Поговорив с матерью о хозяйстве, о погодах в нынешний дачный сезон, о том, как пахнет сосна по вечерам, митрополит уехал.
Ночью, просыпаясь, Игорь Михайлович при свете ночника видел, как Мишка ворочается в своей постели, как мотает его бессонница, и жалел, что затеял всю эту историю с митрополитом. Он понимал, что ему следует радоваться, что эта бессонница подчеркивает удачу его опыта, что противоречия, которые сейчас мешают ровному сну, закалят мальчика, сделают его более пригодным для путаной жизни, и все-таки жалел сына слепо, тепло, опасливо, как лет тринадцать тому назад, когда маленький пухленький ребенок вдруг начинал плакать и не мог сказать, что у него болит.
Весь следующий день митрополит провел с Мишкой. Отец уехал на работу и не знал, как прошло это время. Вернувшись, он застал их дружбу.
Безветренный вечер стоял за окнами и неподвижная тишина. Игорь Михайлович, когда вошел во двор, подумал, что в доме никого нет. Дверь была открыта. Мать спала в маленькой комнате, а в большой за пианино сидел митрополит и возле него Мишка. Они молчали.
Это молчание испугало отца. Готовый ко всему, он понял бы любой спор между ними, любую ссору. Но о чем они могли молчать?
Он остановился в дверях. Его остановила та оторопь, та смесь решительности и нерешительности, которая бывает, когда застанешь кого-нибудь на месте преступления.
Минуты три длилось молчание, затем митрополит взял несколько аккордов, круто повернулся и встал.
— Я тоже не знаю, где Бог, — сказал он. — Зачем обманывать тебя и рассказывать сказки о престоле Царя небесного, о том, что он похож на старика с облачной бородой и носит солнечную корону? Я не знаю, где Бог. Но когда я делаю зло, я боюсь, что мне воздастся, а когда я играю, я чувствую, что он близко-близко, где-то рядом.
Митрополит простер руки, потом резко сел — почти упал на круглый табурет и ударил по клавишам. Он играл Бетховена, и под его звуки вечер темнел за окнами, обозначались звезды и сгущалась устойчивая тишина.
Мальчик молчал.
Нужно было оборвать это состояние.

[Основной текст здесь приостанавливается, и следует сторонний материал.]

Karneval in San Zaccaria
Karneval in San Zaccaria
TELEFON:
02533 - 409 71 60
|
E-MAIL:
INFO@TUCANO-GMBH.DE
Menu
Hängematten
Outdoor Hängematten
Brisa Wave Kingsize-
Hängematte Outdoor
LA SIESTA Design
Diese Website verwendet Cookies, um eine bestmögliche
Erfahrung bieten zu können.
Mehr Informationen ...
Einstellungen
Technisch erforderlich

Немедленно. Спешно.
— А вот и я! — крикнул Игорь Михайлович. Но вместо радостного возгласа получилось, будто он хотел напугать задумавшихся людей.
— Женка! Ксанка! Угости чаем.
Игорь Михайлович ходил по дому и рассудочной точной прозой разбивал музыку митрополита, которая еще гудела в стенах. Отрывок из симфонии, сыгранный только что, был знаком Игорю Михайловичу: под эту симфонию много лет тому назад в копенгагенском концертном зале он представлял себе родную затерянную русскую станцию, к которой подходят поезда, но не для трехминутных остановок, а для того, чтобы разбиться вдребезги, сойти с рельс и рассыпаться в шуме крушения.
Теперь эта музыка несла другое, и отец хотел предотвратить крушение и, расставляя на столе сахарницу, сухарницу, стаканы, делал это серьезно, как будто расчищал путь, подготавливая поле боя.
— Поговорим о вере, — сказал он, — мы вчера не успели закончить нашего спора. Мы закончим его сегодня.
Митрополит погладил мальчика по голове, и отец увидел, как будто показанные крупным планом отдельно, — круглую голову, по которой скатывается восковая длинная кисть скелета.
— На чем же мы покончили?
Как ни всматривался Игорь Михайлович в глаза мальчика, он не мог уловить смысла Мишкиного молчания. Испуг или тупость — круглые, как зрачки, стояли неподвижно. Можно было даже подумать, что он не слышит голоса митрополита.